Clarity about the long term goal could be helpful, even democratic, but care must be taken to avoid tampering with a cardinal provision of the EU treaties in a vain response to the demands of British domestic party politics. Cameron’s colleagues in the European Council are surely aware that making concessions on ‘ever closer union’ could well set a trend, and add to Europe’s risk of disintegration at this delicate moment. A declaration by the European Council to the effect that the Treaty does not, in fact, mean what it says by ‘ever closer union’ would be attacked in the European Parliament and would be certain to be condemned by the Court of Justice.

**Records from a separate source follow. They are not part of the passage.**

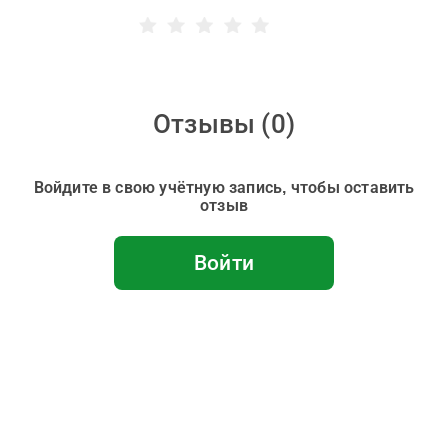
Отзывы (
0
)
Войдите в свою учётную запись, чтобы оставить
отзыв
Войти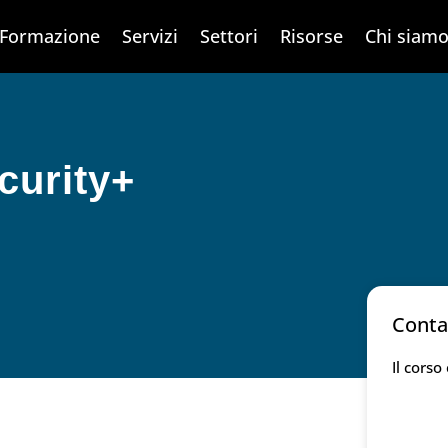
Formazione
Servizi
Settori
Risorse
Chi siam
curity+
Conta
Il corso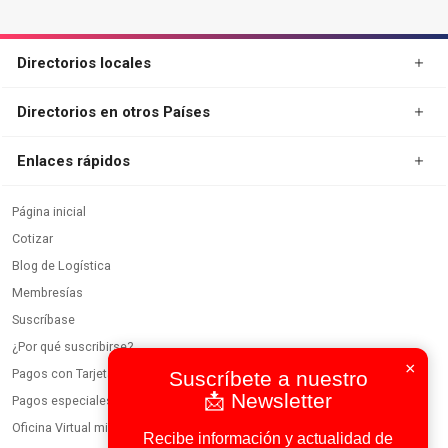
Directorios locales
Directorios en otros Países
Enlaces rápidos
Página inicial
Cotizar
Blog de Logística
Membresías
Suscríbase
¿Por qué suscribirse?
×
Pagos con Tarjeta
Suscríbete a nuestro
📩 Newsletter
Pagos especiales
Oficina Virtual miembros
Recibe información y actualidad de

Nevertheless, a dissatisfied David Cameron is now demanding his legally-binding exemption from ‘ever closer union’. This leaves Brexit negotiators to choose between, on the one hand, conceding to the UK a unilateral derogation from one of the cardinal provisions of the Treaties and, on the other, drafting something more substantial and multilateral that will re-interpret ‘ever closer union’ for everyone else as well. Let us take what Cameron says at face value. He has consistently made the point that what he is asking for may entail treaty change. From that we may infer that he knows that a mere declaration against ‘ever closer union’ will be insufficiently binding. So we need something that is more than a declaration and less than a revision of Article 1. Because time is pressing, here is a suggestion for a new Protocol to be attached to the Treaty of Lisbon whenever it comes up for its next review – on the precondition that the UK referendum has first said ‘Yes’ to Europe.

“Nothing in these Treaties commits any Member State to any measure of integration towards the ever closer union of the peoples of Europe to which that State has not consented in accordance with its own constitutional requirements.”

Such a passage has the merits of respecting the corpus of EU law, of treating all member states as equals, of not trashing the Union’s mission, and of not opening up an intractable controversy about the nature of Europe’s eventual polity. It would prevent a weakening of the ties that bind, and avoid enfeebling the European Union at a time when it needs to be stronger than ever – with or without the British.